My job is to tell them what to fix. They proactively reached out to me asking me to help them. They know they are making mistakes and want to improve.
One of the things I’ve noticed is that many people, when confronted with how they can improve naturally respond with excuses and reasons. They know they aren’t getting results (that is why they hired me) but they have a hard time not being defensive when shown how to improve.
I think it is a natural reaction.
It is difficult to hear that we aren’t doing something well.
I tell them that their Facebook posts aren’t getting results because the content isn’t optimized. They get defensive even though they know it isn’t working. Then we have to waste time talking about their excuses/reasons and I have to convince them to listen to the advice that they paid me for.
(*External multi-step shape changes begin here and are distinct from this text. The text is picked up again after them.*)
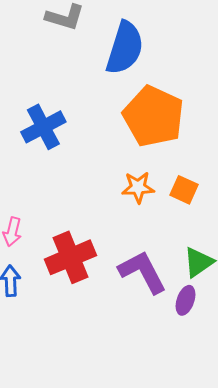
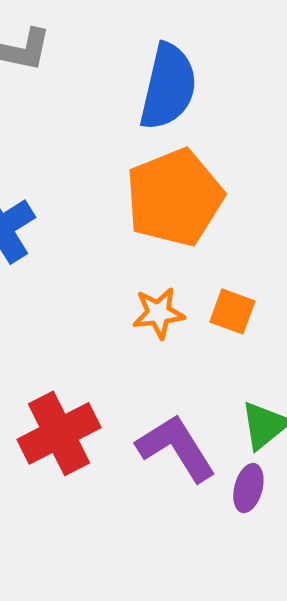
blue semicircle: (125, 48) -> (168, 87), moved
orange pentagon: (154, 116) -> (175, 197), turned 30

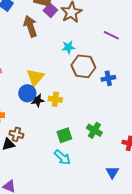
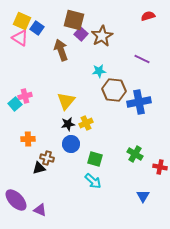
blue cross: (108, 78) -> (139, 102), size x1.6
blue circle: (27, 93) -> (71, 144), moved
yellow cross: (55, 99) -> (86, 123), turned -32
green cross: (94, 130) -> (135, 154), moved
green square: (64, 135) -> (95, 159), turned 35

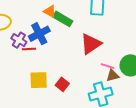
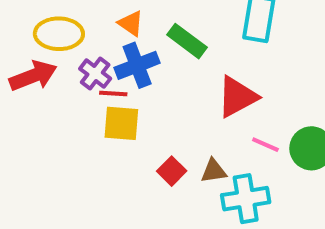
orange triangle: (50, 11) -> (131, 23), moved
brown triangle: (113, 76) -> (214, 171), moved
yellow square: (39, 80) -> (121, 123), moved

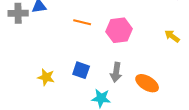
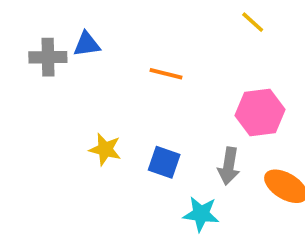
pink hexagon: (119, 30) -> (260, 112), moved
yellow star: (46, 77) -> (105, 149), moved

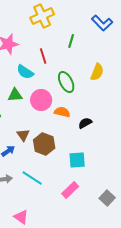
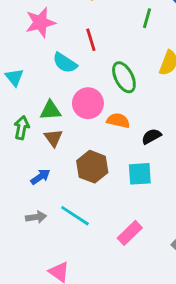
green line: (71, 41) -> (147, 18), moved
green triangle: (15, 95) -> (50, 110), moved
brown triangle: (23, 135) -> (53, 138), moved
cyan square: (77, 160) -> (140, 174), moved

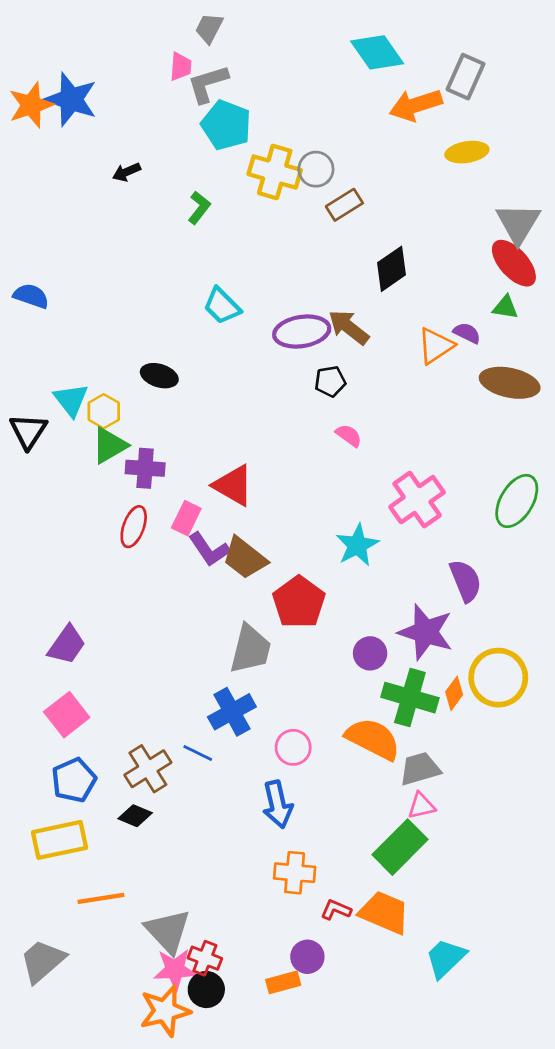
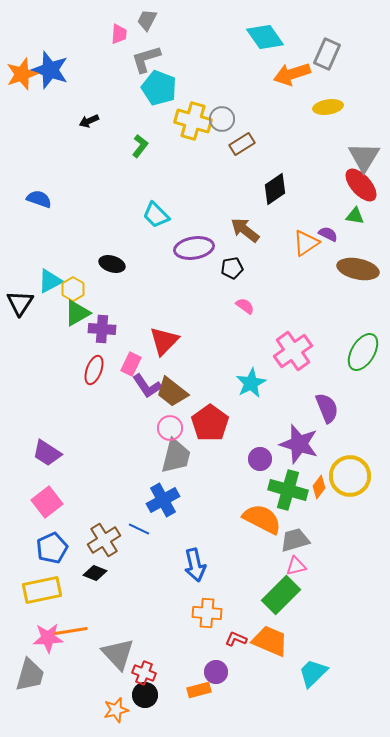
pink trapezoid: (181, 67) -> (119, 34), moved
blue semicircle: (31, 296) -> (39, 199), moved
purple ellipse: (302, 332) -> (194, 248), moved
cyan triangle: (71, 400) -> (50, 281), turned 40
red triangle: (233, 485) -> (164, 341), turned 44
purple trapezoid: (67, 645) -> (47, 453), turned 88
pink circle: (293, 747) -> (170, 428), moved
gray trapezoid: (43, 961) -> (30, 675), turned 147
pink star: (175, 970) -> (48, 638), moved
orange star: (165, 1011) -> (116, 710), size x0.7

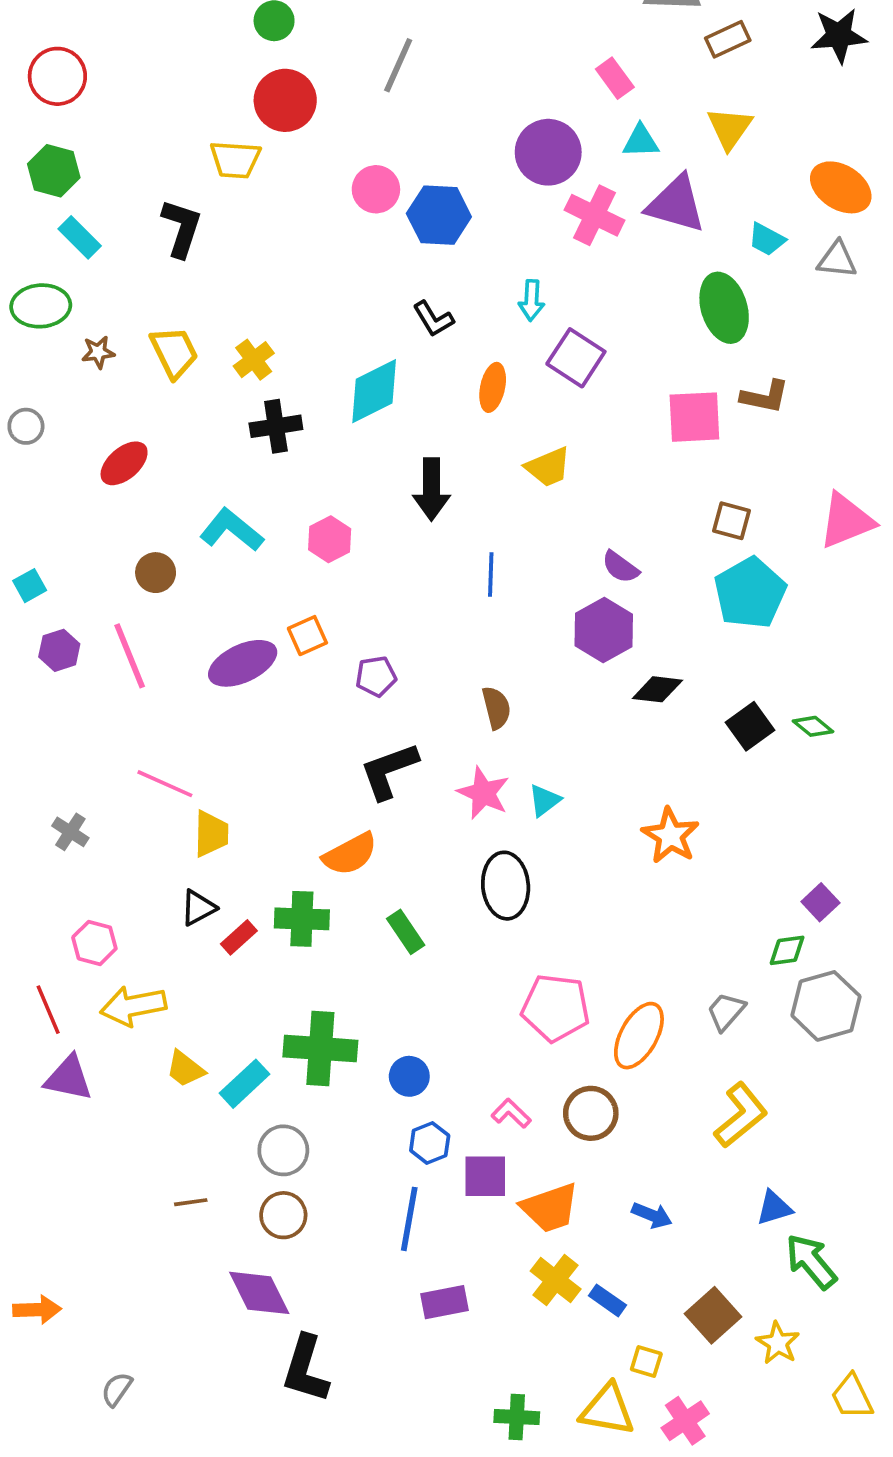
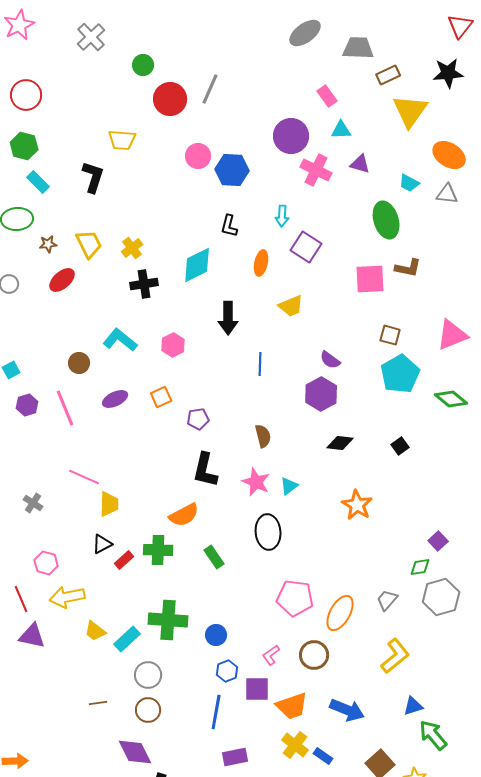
red circle: (285, 100) -> (170, 99), moved
yellow triangle: (730, 128) -> (410, 111), moved, size x1.4
purple triangle: (676, 204) -> (360, 164), size x0.6
black L-shape: (433, 319) -> (229, 226), turned 45
red ellipse: (124, 463) -> (62, 280), moved
purple ellipse: (243, 663) -> (115, 399), moved, size x0.7
black diamond: (657, 689) -> (340, 443), moved
black square: (750, 726) -> (400, 446), size x0.7
green diamond: (813, 726) -> (451, 399), moved, size x1.5
black L-shape: (389, 771) -> (205, 470), turned -57
pink L-shape: (511, 1113) -> (271, 655), turned -80
blue arrow: (652, 1215) -> (347, 710), size x1.6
It is a bit of a dance where I try to make sure they don’t feel attacked or offended.
The reality is that if they would just be open minded and listen they could fix things faster and move on more quickly.
Other clients have no ego, no defensiveness. They are eager for feedback, ask questions and implement quickly.
If you can be less defensive you can get better results faster.
We can all improve. I can improve 5 things about my writing style or headlines now. Getting actionable feedback encourages me to do better.
Consider your approach to feedback. Are you defensive? Are you open to it and eager for advice?
In my experience the less defensive you are about feedback, the more likely you are to change and grow.